* The records *
== Segment start ==

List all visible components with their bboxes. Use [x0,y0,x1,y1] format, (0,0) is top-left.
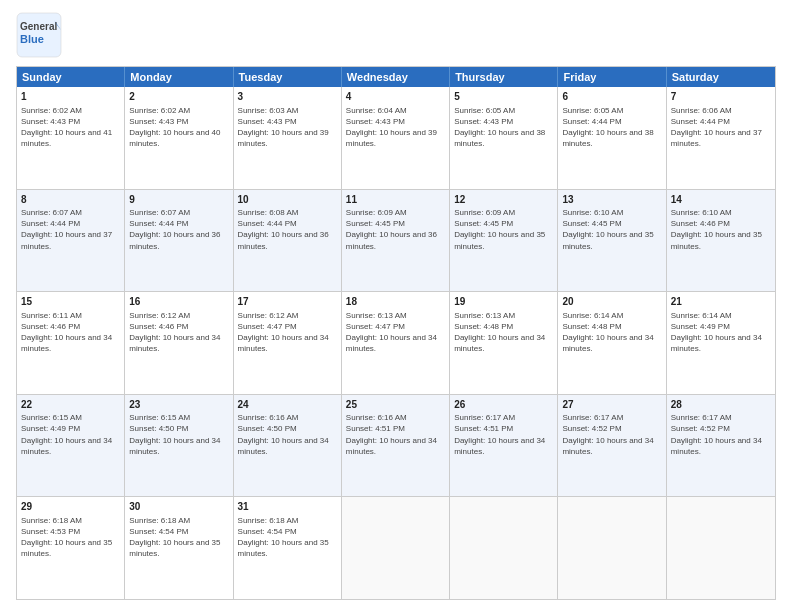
sunset-label: Sunset: 4:45 PM [346,219,405,228]
calendar-cell: 10 Sunrise: 6:08 AM Sunset: 4:44 PM Dayl… [234,190,342,292]
cell-info: Sunrise: 6:02 AM Sunset: 4:43 PM Dayligh… [21,105,120,150]
day-number: 7 [671,90,771,104]
header-day-friday: Friday [558,67,666,87]
day-number: 8 [21,193,120,207]
sunset-label: Sunset: 4:46 PM [21,322,80,331]
sunrise-label: Sunrise: 6:09 AM [454,208,515,217]
sunrise-label: Sunrise: 6:18 AM [238,516,299,525]
daylight-label: Daylight: 10 hours and 37 minutes. [671,128,762,148]
sunrise-label: Sunrise: 6:13 AM [454,311,515,320]
calendar-cell [558,497,666,599]
daylight-label: Daylight: 10 hours and 36 minutes. [346,230,437,250]
day-number: 31 [238,500,337,514]
day-number: 25 [346,398,445,412]
cell-info: Sunrise: 6:11 AM Sunset: 4:46 PM Dayligh… [21,310,120,355]
cell-info: Sunrise: 6:17 AM Sunset: 4:51 PM Dayligh… [454,412,553,457]
cell-info: Sunrise: 6:04 AM Sunset: 4:43 PM Dayligh… [346,105,445,150]
daylight-label: Daylight: 10 hours and 35 minutes. [454,230,545,250]
sunrise-label: Sunrise: 6:16 AM [238,413,299,422]
sunset-label: Sunset: 4:45 PM [454,219,513,228]
calendar-cell: 11 Sunrise: 6:09 AM Sunset: 4:45 PM Dayl… [342,190,450,292]
daylight-label: Daylight: 10 hours and 37 minutes. [21,230,112,250]
sunrise-label: Sunrise: 6:17 AM [454,413,515,422]
sunset-label: Sunset: 4:49 PM [21,424,80,433]
calendar-cell: 12 Sunrise: 6:09 AM Sunset: 4:45 PM Dayl… [450,190,558,292]
sunset-label: Sunset: 4:48 PM [562,322,621,331]
sunset-label: Sunset: 4:44 PM [671,117,730,126]
sunrise-label: Sunrise: 6:10 AM [562,208,623,217]
calendar-cell: 20 Sunrise: 6:14 AM Sunset: 4:48 PM Dayl… [558,292,666,394]
sunrise-label: Sunrise: 6:05 AM [454,106,515,115]
cell-info: Sunrise: 6:16 AM Sunset: 4:51 PM Dayligh… [346,412,445,457]
sunset-label: Sunset: 4:47 PM [238,322,297,331]
calendar-cell: 28 Sunrise: 6:17 AM Sunset: 4:52 PM Dayl… [667,395,775,497]
sunset-label: Sunset: 4:44 PM [129,219,188,228]
sunrise-label: Sunrise: 6:07 AM [21,208,82,217]
day-number: 24 [238,398,337,412]
calendar-week-4: 22 Sunrise: 6:15 AM Sunset: 4:49 PM Dayl… [17,394,775,497]
calendar-cell: 8 Sunrise: 6:07 AM Sunset: 4:44 PM Dayli… [17,190,125,292]
calendar-cell: 14 Sunrise: 6:10 AM Sunset: 4:46 PM Dayl… [667,190,775,292]
sunset-label: Sunset: 4:46 PM [129,322,188,331]
sunrise-label: Sunrise: 6:18 AM [129,516,190,525]
day-number: 9 [129,193,228,207]
sunrise-label: Sunrise: 6:12 AM [129,311,190,320]
day-number: 14 [671,193,771,207]
sunset-label: Sunset: 4:47 PM [346,322,405,331]
calendar-cell: 26 Sunrise: 6:17 AM Sunset: 4:51 PM Dayl… [450,395,558,497]
calendar-cell: 22 Sunrise: 6:15 AM Sunset: 4:49 PM Dayl… [17,395,125,497]
daylight-label: Daylight: 10 hours and 34 minutes. [562,436,653,456]
calendar-cell: 6 Sunrise: 6:05 AM Sunset: 4:44 PM Dayli… [558,87,666,189]
sunrise-label: Sunrise: 6:08 AM [238,208,299,217]
daylight-label: Daylight: 10 hours and 41 minutes. [21,128,112,148]
daylight-label: Daylight: 10 hours and 39 minutes. [238,128,329,148]
calendar-cell: 17 Sunrise: 6:12 AM Sunset: 4:47 PM Dayl… [234,292,342,394]
calendar-cell: 24 Sunrise: 6:16 AM Sunset: 4:50 PM Dayl… [234,395,342,497]
sunset-label: Sunset: 4:50 PM [129,424,188,433]
daylight-label: Daylight: 10 hours and 38 minutes. [562,128,653,148]
cell-info: Sunrise: 6:10 AM Sunset: 4:46 PM Dayligh… [671,207,771,252]
calendar: SundayMondayTuesdayWednesdayThursdayFrid… [16,66,776,600]
daylight-label: Daylight: 10 hours and 35 minutes. [562,230,653,250]
day-number: 19 [454,295,553,309]
cell-info: Sunrise: 6:15 AM Sunset: 4:49 PM Dayligh… [21,412,120,457]
day-number: 5 [454,90,553,104]
sunset-label: Sunset: 4:45 PM [562,219,621,228]
cell-info: Sunrise: 6:03 AM Sunset: 4:43 PM Dayligh… [238,105,337,150]
day-number: 4 [346,90,445,104]
cell-info: Sunrise: 6:18 AM Sunset: 4:54 PM Dayligh… [238,515,337,560]
logo: General Blue [16,12,62,58]
calendar-cell: 15 Sunrise: 6:11 AM Sunset: 4:46 PM Dayl… [17,292,125,394]
daylight-label: Daylight: 10 hours and 35 minutes. [21,538,112,558]
cell-info: Sunrise: 6:07 AM Sunset: 4:44 PM Dayligh… [21,207,120,252]
sunset-label: Sunset: 4:44 PM [21,219,80,228]
cell-info: Sunrise: 6:16 AM Sunset: 4:50 PM Dayligh… [238,412,337,457]
sunrise-label: Sunrise: 6:11 AM [21,311,82,320]
calendar-cell: 2 Sunrise: 6:02 AM Sunset: 4:43 PM Dayli… [125,87,233,189]
sunset-label: Sunset: 4:53 PM [21,527,80,536]
daylight-label: Daylight: 10 hours and 34 minutes. [562,333,653,353]
sunrise-label: Sunrise: 6:18 AM [21,516,82,525]
sunset-label: Sunset: 4:52 PM [671,424,730,433]
calendar-cell: 5 Sunrise: 6:05 AM Sunset: 4:43 PM Dayli… [450,87,558,189]
sunrise-label: Sunrise: 6:07 AM [129,208,190,217]
day-number: 21 [671,295,771,309]
calendar-cell: 30 Sunrise: 6:18 AM Sunset: 4:54 PM Dayl… [125,497,233,599]
day-number: 12 [454,193,553,207]
sunset-label: Sunset: 4:52 PM [562,424,621,433]
sunrise-label: Sunrise: 6:02 AM [21,106,82,115]
day-number: 16 [129,295,228,309]
daylight-label: Daylight: 10 hours and 34 minutes. [346,333,437,353]
logo-svg: General Blue [16,12,62,58]
sunset-label: Sunset: 4:48 PM [454,322,513,331]
daylight-label: Daylight: 10 hours and 34 minutes. [21,436,112,456]
header-day-saturday: Saturday [667,67,775,87]
cell-info: Sunrise: 6:06 AM Sunset: 4:44 PM Dayligh… [671,105,771,150]
calendar-week-3: 15 Sunrise: 6:11 AM Sunset: 4:46 PM Dayl… [17,291,775,394]
cell-info: Sunrise: 6:02 AM Sunset: 4:43 PM Dayligh… [129,105,228,150]
page: General Blue SundayMondayTuesdayWednesda… [0,0,792,612]
cell-info: Sunrise: 6:13 AM Sunset: 4:47 PM Dayligh… [346,310,445,355]
calendar-cell: 13 Sunrise: 6:10 AM Sunset: 4:45 PM Dayl… [558,190,666,292]
cell-info: Sunrise: 6:09 AM Sunset: 4:45 PM Dayligh… [454,207,553,252]
day-number: 27 [562,398,661,412]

== Segment end ==

* What you have to do *
Take every line from the data that includes the word "header".

* Problem solution *
header-day-friday: Friday [558,67,666,87]
header-day-saturday: Saturday [667,67,775,87]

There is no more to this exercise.